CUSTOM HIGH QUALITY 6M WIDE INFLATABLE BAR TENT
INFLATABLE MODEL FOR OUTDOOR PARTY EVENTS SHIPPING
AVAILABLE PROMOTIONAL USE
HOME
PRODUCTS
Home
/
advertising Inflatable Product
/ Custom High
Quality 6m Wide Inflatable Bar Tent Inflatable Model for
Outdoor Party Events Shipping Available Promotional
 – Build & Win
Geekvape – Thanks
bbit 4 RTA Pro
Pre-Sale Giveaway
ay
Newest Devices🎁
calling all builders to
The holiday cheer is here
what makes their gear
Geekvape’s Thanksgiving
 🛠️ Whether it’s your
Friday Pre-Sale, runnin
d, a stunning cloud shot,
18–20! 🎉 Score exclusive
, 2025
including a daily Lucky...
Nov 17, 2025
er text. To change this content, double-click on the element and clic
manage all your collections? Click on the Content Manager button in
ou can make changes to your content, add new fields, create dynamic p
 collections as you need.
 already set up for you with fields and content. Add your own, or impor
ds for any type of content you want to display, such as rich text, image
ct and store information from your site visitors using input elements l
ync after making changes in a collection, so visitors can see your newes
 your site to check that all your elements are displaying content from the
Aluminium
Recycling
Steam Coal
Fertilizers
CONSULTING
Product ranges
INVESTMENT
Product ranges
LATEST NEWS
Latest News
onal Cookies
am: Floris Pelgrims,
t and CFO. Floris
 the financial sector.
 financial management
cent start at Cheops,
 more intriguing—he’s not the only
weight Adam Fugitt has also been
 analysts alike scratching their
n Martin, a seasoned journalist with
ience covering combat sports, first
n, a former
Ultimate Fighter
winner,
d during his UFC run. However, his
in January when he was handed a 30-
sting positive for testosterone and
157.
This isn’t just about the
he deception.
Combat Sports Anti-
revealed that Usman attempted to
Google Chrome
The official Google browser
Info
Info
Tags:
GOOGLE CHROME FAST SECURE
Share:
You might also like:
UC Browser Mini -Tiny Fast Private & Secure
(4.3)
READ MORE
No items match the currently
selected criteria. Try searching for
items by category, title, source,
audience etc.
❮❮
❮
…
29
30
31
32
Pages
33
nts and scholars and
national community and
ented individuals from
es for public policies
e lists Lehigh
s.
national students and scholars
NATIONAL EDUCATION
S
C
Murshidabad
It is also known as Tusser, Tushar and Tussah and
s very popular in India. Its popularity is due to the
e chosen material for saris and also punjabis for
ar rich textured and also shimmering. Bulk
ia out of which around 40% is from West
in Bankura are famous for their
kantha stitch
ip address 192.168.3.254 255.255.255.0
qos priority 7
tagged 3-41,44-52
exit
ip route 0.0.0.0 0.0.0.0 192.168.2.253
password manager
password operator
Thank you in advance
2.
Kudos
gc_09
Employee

****

TASK REQUIREMENTS:
Show all lines in the entries above where the word "that" appears.

YOUR RESPONSE:
 your site to check that all your elements are displaying content from the
revealed that Usman attempted to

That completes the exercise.